═══ Material provided

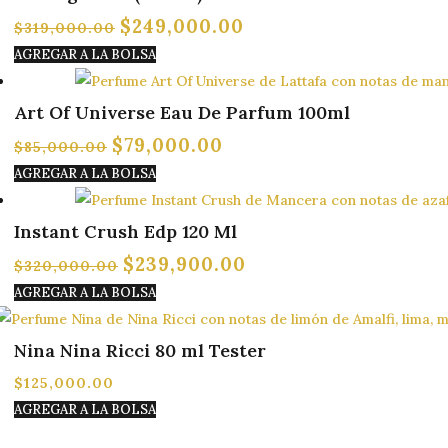
$
249,000.00
El
El
$
319,000.00
precio
precio
AGREGAR A LA BOLSA
original
actual
¡OFERTA!
era:
es:
Art Of Universe Eau De Parfum 100ml
$319,000.00.
$249,000.00.
$
79,000.00
El
El
$
85,000.00
precio
precio
AGREGAR A LA BOLSA
original
actual
¡OFERTA!
era:
es:
Instant Crush Edp 120 Ml
$85,000.00.
$79,000.00.
$
239,900.00
El
El
$
320,000.00
precio
precio
AGREGAR A LA BOLSA
original
actual
era:
es:
Nina Nina Ricci 80 ml Tester
$320,000.00.
$239,900.00.
$
125,000.00
AGREGAR A LA BOLSA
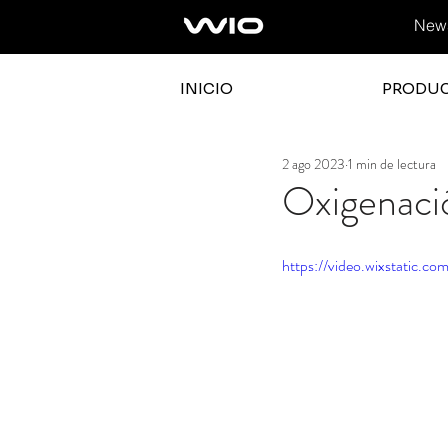
News
INICIO
PRODU
2 ago 2023
1 min de lectura
Oxigenació
https://video.wixstatic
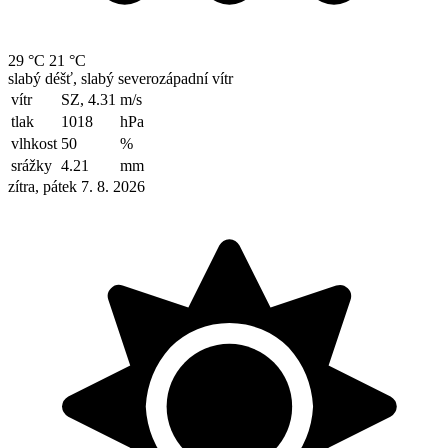
29 °C
21 °C
slabý déšť, slabý severozápadní vítr
vítr
SZ, 4.31
m/s
tlak
1018
hPa
vlhkost
50
%
srážky
4.21
mm
zítra, pátek 7. 8. 2026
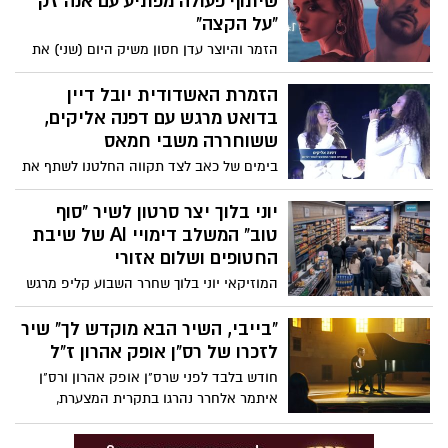
שיתוף פעולה מפתיע עם אנה זק
"על הקצה"
הזמר והיוצר עדן חסון משיק היום (שני) את
אלבומו החדש, הכולל 14 שירים חדשים,
כשהפתעה מיוחדת מחכה למעריצים – דואט
הזמרת האשדודית יובל דיין
ראשון עם כוכבת הפופ אנה זק. השיר
בדואט מרגש עם דפנה אליקים,
המשותף, "על הקצה", משלב בין הסגנון
ששוחררה משבי חמאס
הייחודי של חסון לקצב הפופי של זק, ויוצר
בימים של כאב לצד תקווה החלטנו לשתף את
חוויית האזנה סוחפת וממכרת.
הביצוע המרגש הזה של יובל דיין ודפנה
אליקים, בת ה15 ששוחררה משבי חמאס
יוני בלוך יצר סרטון לשיר "סוף
מטקס הדלקת המשואות בהר הרצל בחודש
טוב" המשלב דימויי AI של שיבת
מאי , רלוונטי בתקווה לחזרתם של כל
החטופים ושלום אזורי
החטופים
המוזיקאי יוני בלוך שחרר השבוע קליפ מרגש
לשירו "סוף טוב" באמצעות בינה מלאכותית -
AI ומדמה חזרה של כל החטופים לבתיהם,
"בייבי, השיר הבא מוקדש לך" שיר
בסרטון הוא מציג מציאות של שלום אזורי ובין
לזכרו של רס"ן אופק אהרון ז"ל
היתר מציג את דמותו של דני קושמרו מתרגש
חודש בלבד לפני שרס"ן אופק אהרון ורס"ן
עד דמעות עם שובם של החטופים. הלוואי
איתמר אלחרר נהרגו בתקרית המצערת,
החלום יהפוך למציאות
השתתף הזמר נתן עמדי בתרגיל צבאי לצידם
במסגרת שירות המילואים. לאחר מותו של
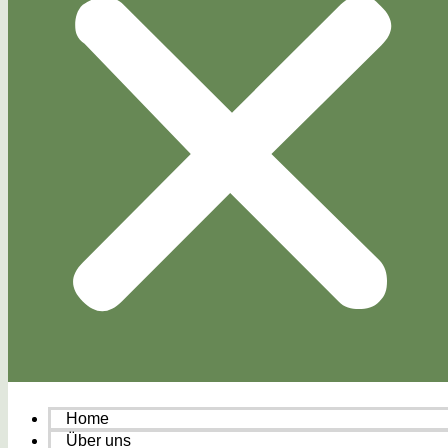
Home
Über uns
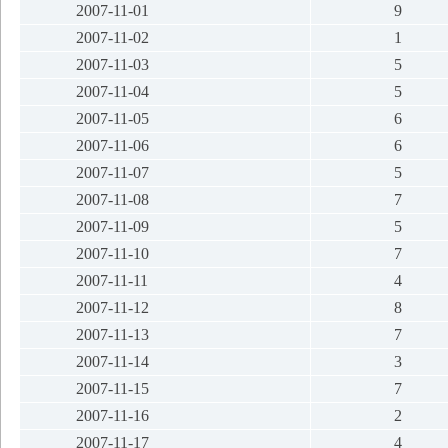
2007-11-01
9
2007-11-02
1
2007-11-03
5
2007-11-04
5
2007-11-05
6
2007-11-06
6
2007-11-07
5
2007-11-08
7
2007-11-09
5
2007-11-10
7
2007-11-11
4
2007-11-12
8
2007-11-13
7
2007-11-14
3
2007-11-15
7
2007-11-16
2
2007-11-17
4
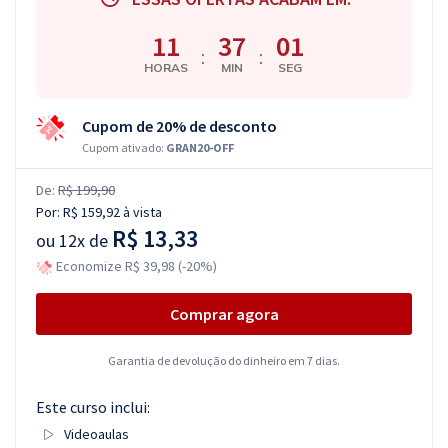
11
37
00
:
:
HORAS
MIN
SEG
Cupom de 20% de desconto
Cupom ativado:
GRAN20-OFF
De:
R$ 199,90
Por:
R$ 159,92
à vista
R$ 13,33
ou
12x de
Economize R$ 39,98 (-20%)
Comprar agora
Garantia de devolução do dinheiro em 7 dias.
Este curso inclui:
Videoaulas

══════

» **Task goal**
Read through the entries above and copy each line that has the string "אופק" in it.

» **Exercise output**
לזכרו של רס"ן אופק אהרון ז"ל
חודש בלבד לפני שרס"ן אופק אהרון ורס"ן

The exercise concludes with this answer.